▶ _ABOUT THIS TASK_
The exercise asks you to copy every line below in which "Roblesek" appears.
--- SUPPLIED MATERIAL ---
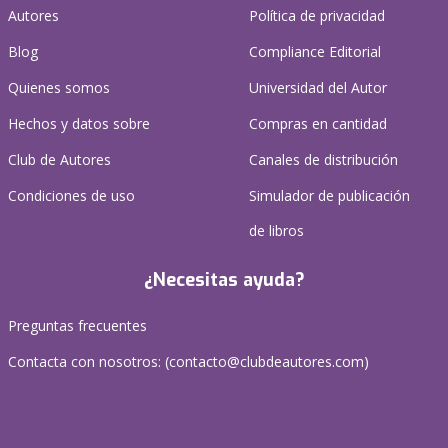
Autores
Política de privacidad
Blog
Compliance Editorial
Quienes somos
Universidad del Autor
Hechos y datos sobre
Compras en cantidad
Club de Autores
Canales de distribución
Condiciones de uso
Simulador de publicación
de libros
¿Necesitas ayuda?
Preguntas frecuentes
Contacta con nosotros: (
contacto@clubdeautores.com
)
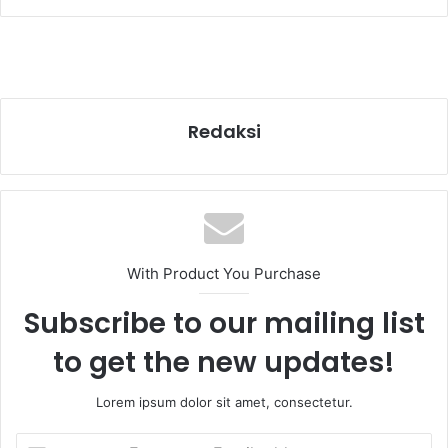
Redaksi
With Product You Purchase
Subscribe to our mailing list
to get the new updates!
Lorem ipsum dolor sit amet, consectetur.
Enter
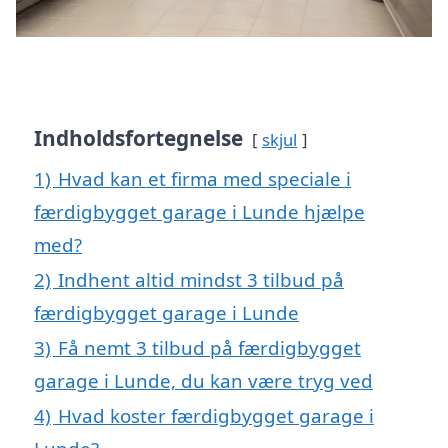
Indholdsfortegnelse
skjul
1)
Hvad kan et firma med speciale i
færdigbygget garage i Lunde hjælpe
med?
2)
Indhent altid mindst 3 tilbud på
færdigbygget garage i Lunde
3)
Få nemt 3 tilbud på færdigbygget
garage i Lunde, du kan være tryg ved
4)
Hvad koster færdigbygget garage i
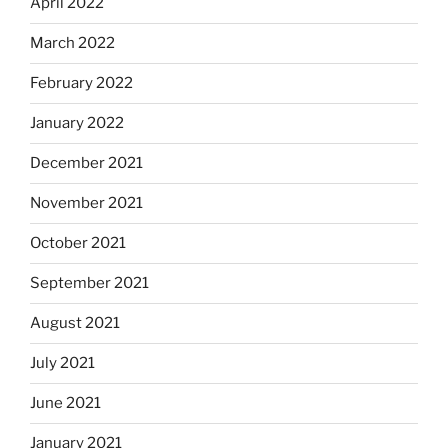
April 2022
March 2022
February 2022
January 2022
December 2021
November 2021
October 2021
September 2021
August 2021
July 2021
June 2021
January 2021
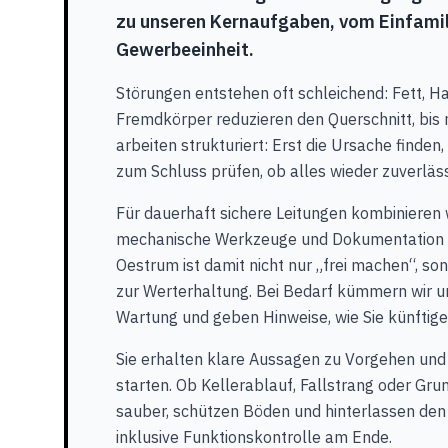
zu unseren Kernaufgaben, vom Einfamil
Gewerbeeinheit.
Störungen entstehen oft schleichend: Fett, Ha
Fremdkörper reduzieren den Querschnitt, bis 
arbeiten strukturiert: Erst die Ursache finden
zum Schluss prüfen, ob alles wieder zuverläss
Für dauerhaft sichere Leitungen kombinieren 
mechanische Werkzeuge und Dokumentation 
Oestrum ist damit nicht nur „frei machen“, 
zur Werterhaltung. Bei Bedarf kümmern wir
Wartung und geben Hinweise, wie Sie künftige
Sie erhalten klare Aussagen zu Vorgehen und
starten. Ob Kellerablauf, Fallstrang oder Grun
sauber, schützen Böden und hinterlassen den 
inklusive Funktionskontrolle am Ende.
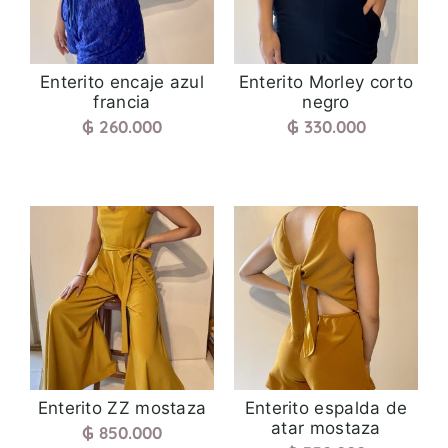
Enterito encaje azul
Enterito Morley corto
francia
negro
₲
260.000
₲
330.000
Enterito ZZ mostaza
Enterito espalda de
atar mostaza
₲
850.000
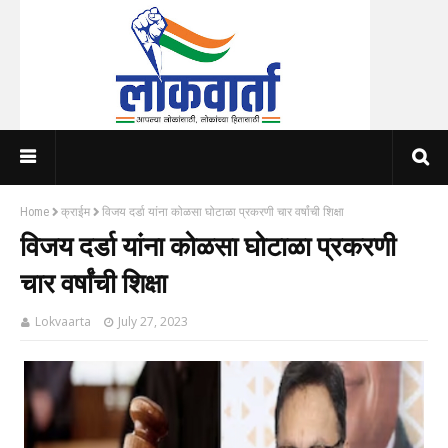
Home
क्राईम
विजय दर्डा यांना कोळसा घोटाळा प्रकरणी चार वर्षांची शिक्षा
विजय दर्डा यांना कोळसा घोटाळा प्रकरणी
चार वर्षांची शिक्षा
Lokvaarta
July 27, 2023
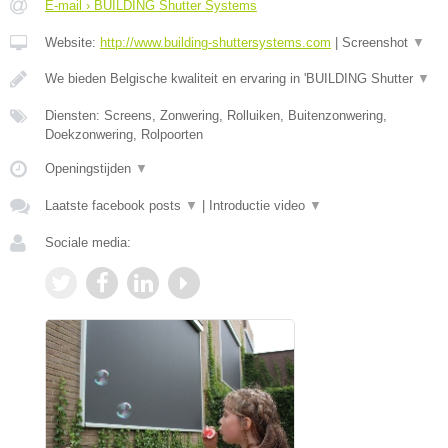
E-mail › BUILDING Shutter Systems
Website:
http://www.building-shuttersystems.com
|
Screenshot
▼
We bieden Belgische kwaliteit en ervaring in 'BUILDING Shutter
▼
Diensten: Screens, Zonwering, Rolluiken, Buitenzonwering,
Doekzonwering, Rolpoorten
Openingstijden
▼
Laatste facebook posts
▼
|
Introductie video
▼
Sociale media:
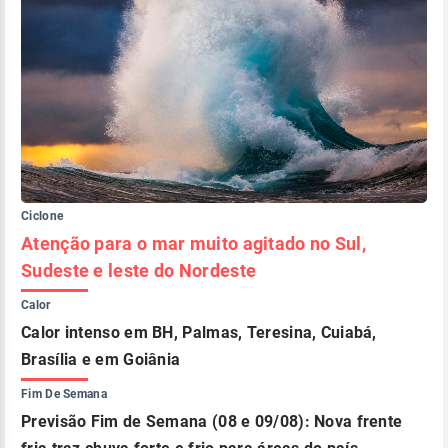
Ciclone
Atenção para o mar muito agitado no Sul,
Sudeste e leste do Nordeste
Calor
Calor intenso em BH, Palmas, Teresina, Cuiabá,
Brasília e em Goiânia
Fim De Semana
Previsão Fim de Semana (08 e 09/08): Nova frente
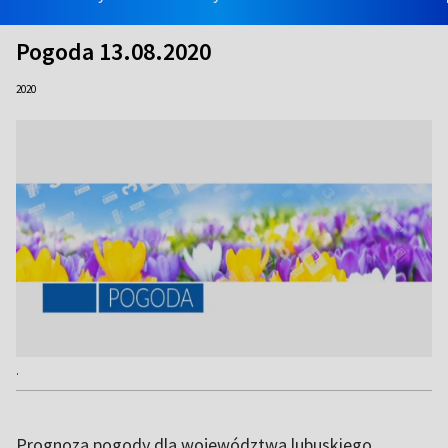
Pogoda 13.08.2020
2020
.
Prognoza pogody dla województwa lubuskiego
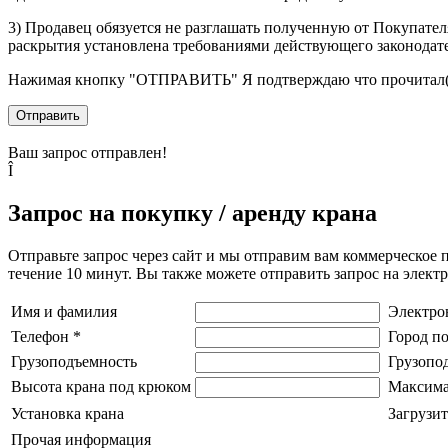
3) Продавец обязуется не разглашать полученную от Покупател
раскрытия установлена требованиями действующего законодат
Нажимая кнопку
"ОТПРАВИТЬ"
Я подтверждаю что прочитал(
Отправить
Ваш запрос отправлен!
Î
Запрос на покупку / аренду крана
Отправьте запрос через сайт и мы отправим вам коммерческое 
течение 10 минут. Вы также можете отправить запрос на элек
Имя и фамилия
Электро
Телефон
*
Город п
Грузоподъемность
Грузопо
Высота крана под крюком
Максима
Установка крана
Загрузит
Прочая информация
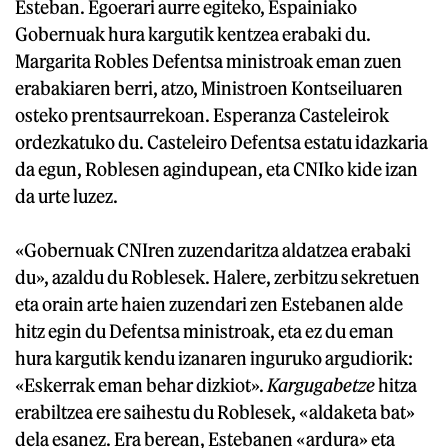
Esteban. Egoerari aurre egiteko, Espainiako
Gobernuak hura kargutik kentzea erabaki du.
Margarita Robles Defentsa ministroak eman zuen
erabakiaren berri, atzo, Ministroen Kontseiluaren
osteko prentsaurrekoan. Esperanza Casteleirok
ordezkatuko du. Casteleiro Defentsa estatu idazkaria
da egun, Roblesen agindupean, eta CNIko kide izan
da urte luzez.
«Gobernuak CNIren zuzendaritza aldatzea erabaki
du», azaldu du Roblesek. Halere, zerbitzu sekretuen
eta orain arte haien zuzendari zen Estebanen alde
hitz egin du Defentsa ministroak, eta ez du eman
hura kargutik kendu izanaren inguruko argudiorik:
«Eskerrak eman behar dizkiot».
Kargugabetze
hitza
erabiltzea ere saihestu du Roblesek, «aldaketa bat»
dela esanez. Era berean, Estebanen «ardura» eta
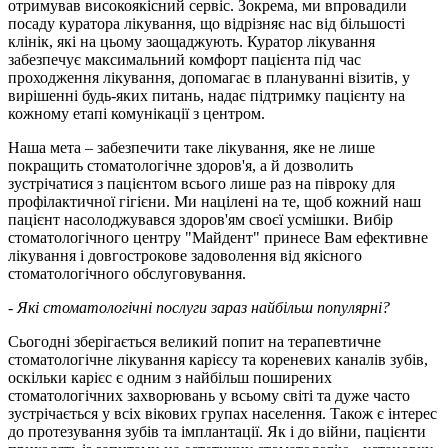
отримував високоякісний сервіс. Зокрема, ми впровадили
посаду куратора лікування, що відрізняє нас від більшості
клінік, які на цьому заощаджують. Куратор лікування
забезпечує максимальний комфорт пацієнта під час
проходження лікування, допомагає в плануванні візитів, у
вирішенні будь-яких питань, надає підтримку пацієнту на
кожному етапі комунікації з центром.
Наша мета – забезпечити таке лікування, яке не лише
покращить стоматологічне здоров'я, а й дозволить
зустрічатися з пацієнтом всього лише раз на півроку для
профілактичної гігієни. Ми націлені на те, щоб кожний наш
пацієнт насолоджувався здоров'ям своєї усмішки. Вибір
стоматологічного центру "Майдент" принесе Вам ефективне
лікування і довгострокове задоволення від якісного
стоматологічного обслуговування.
- Які стоматологічні послуги зараз найбільш популярні?
Сьогодні зберігається великий попит на терапевтичне
стоматологічне лікування карієсу та кореневих каналів зубів,
оскільки карієс є одним з найбільш поширених
стоматологічних захворювань у всьому світі та дуже часто
зустрічається у всіх вікових групах населення. Також є інтерес
до протезування зубів та імплантації. Як і до війни, пацієнти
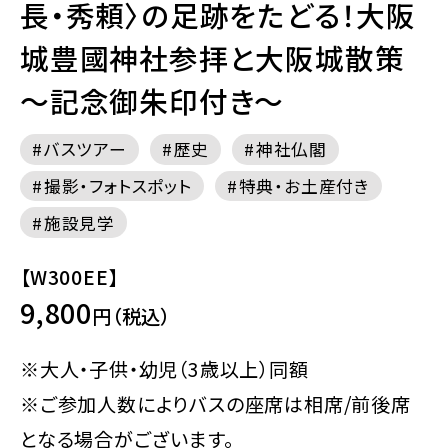
長・秀頼〉の足跡をたどる！大阪
城豊國神社参拝と大阪城散策
～記念御朱印付き～
バスツアー
歴史
神社仏閣
撮影・フォトスポット
特典・お土産付き
施設見学
【W300EE】
9,800
円（税込）
※大人・子供・幼児（3歳以上）同額
※ご参加人数によりバスの座席は相席/前後席
となる場合がございます。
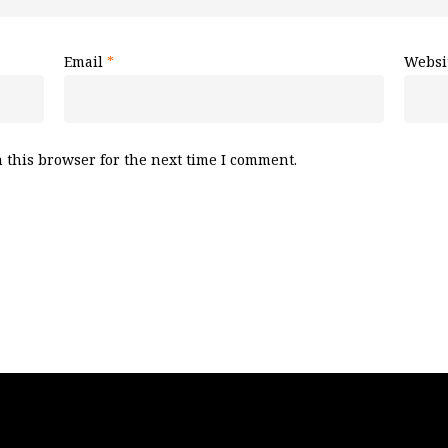
Email
*
Websi
 this browser for the next time I comment.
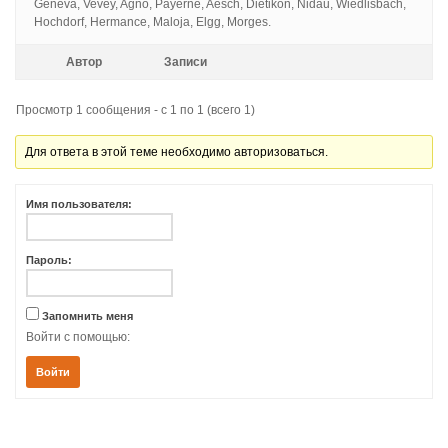
Geneva, Vevey, Agno, Payerne, Aesch, Dietikon, Nidau, Wiedlisbach,
Hochdorf, Hermance, Maloja, Elgg, Morges.
Автор
Записи
Просмотр 1 сообщения - с 1 по 1 (всего 1)
Для ответа в этой теме необходимо авторизоваться.
Имя пользователя:
Пароль:
Запомнить меня
Войти с помощью:
Войти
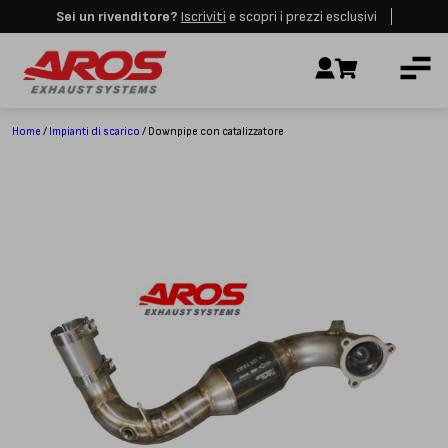
Sei un rivenditore?
Iscriviti
e scopri i prezzi esclusivi
Aros rimarrà chiusa per le festività dall'8 al 23 Agosto. I nuovi ordini
AZIENDA
verranno evasi a partire dalla riapertura.
Ignora
IMPIANTI DI SCARICO
RICAMBI
Home
/
Impianti di scarico
/ Downpipe con catalizzatore
CERTIFICAZIONI
LAVORA CON NOI
CONTATTI
CUSTOMER SERVICE
T
+39 348 4420254
Lunedì – Venerdì
8.00 – 18.00
INDIRIZZO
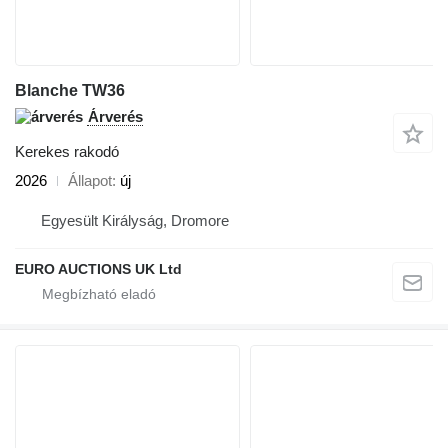
Blanche TW36
Árverés
Kerekes rakodó
2026
Állapot
új
Egyesült Királyság, Dromore
EURO AUCTIONS UK Ltd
---
▶ _YOUR SOLUTION_
du», azaldu du Roblesek. Halere, zerbitzu sekretuen
erabiltzea ere saihestu du Roblesek, «aldaketa bat»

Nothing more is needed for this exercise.